Given the complexity of the atmospheric chemical system, new insight into the reactions governing secondary pollutant formation will require data not just from routine air quality and satellite measurements, but also from advanced research-grade instrumentation, to provide measurements of individual organic species and particulate matter composition. State-of-the-art chemical-transport models will also be needed to evaluate the consistency of these measurements with our understanding. Such studies will provide new information on several fundamental components of the atmospheric chemical system:

• Key emissions What is the influence of specific chemical compounds or classes on local O₃ and PM_2.5 formation? What do the effects of differential changes to key precursor species (VOCs/NO_x in the case of O₃, SO₂/NO_x/NH₃/VOCs in the case of particulate matter) tell us about the underlying chemistry?

• Chemical regime How do changes in emissions influence oxidant levels, peroxy radicals (RO₂ and HO₂), and local chemical regimes (for example, NO_x-limited versus NO_x-saturated conditions)? What effect do these have on secondary pollutants?
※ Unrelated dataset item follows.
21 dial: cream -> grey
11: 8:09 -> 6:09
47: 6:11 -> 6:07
• PM_2.5 chemistry and impacts How have number concentrations, mass concentrations, and chemical composition of particulate matter changed? Do such changes have an impact on the toxicity or cloud-forming potential of the particles?
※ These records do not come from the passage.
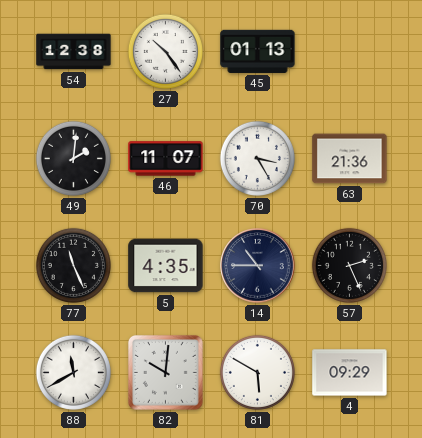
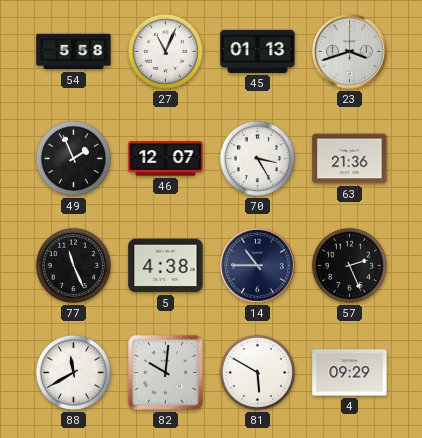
54: 12:38 -> 5:58
27: 10:24 -> 11:04
23: none -> 3:42
49: 2:01 -> 1:56
46: 11:07 -> 12:07
5: 4:35 -> 4:38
• Global atmosphere Are changes to atmospheric composition limited to urban/polluted regions, or do they extend to remote/pristine ones as well?

Such studies, especially when carried out in multiple regions across the globe, can serve to directly inform the development of future air quality policies. In particular, the rapid and large changes to pollutant emissions (owing to COVID-19-related changes) provide a glimpse into a future of intentionally lowered emissions. An improved understanding of how emissions from specific sectors — such as passenger vehicles, air traffic, industry, and so on — influence the formation of secondary pollutants will provide insight into which potential interventions — such as vehicle electrification and electricity grid decarbonization — will be most effective at mitigating air pollution and climate change in the future.

The COVID-19 perturbation to air quality is on-going and dynamic, as regions undergo tightening and loosening of restrictions on human mobility. In the fullness of time, careful analysis of the resulting changes to emissions and atmospheric composition may yield vital new insights into how chemistry controls air quality, on both local and global scales.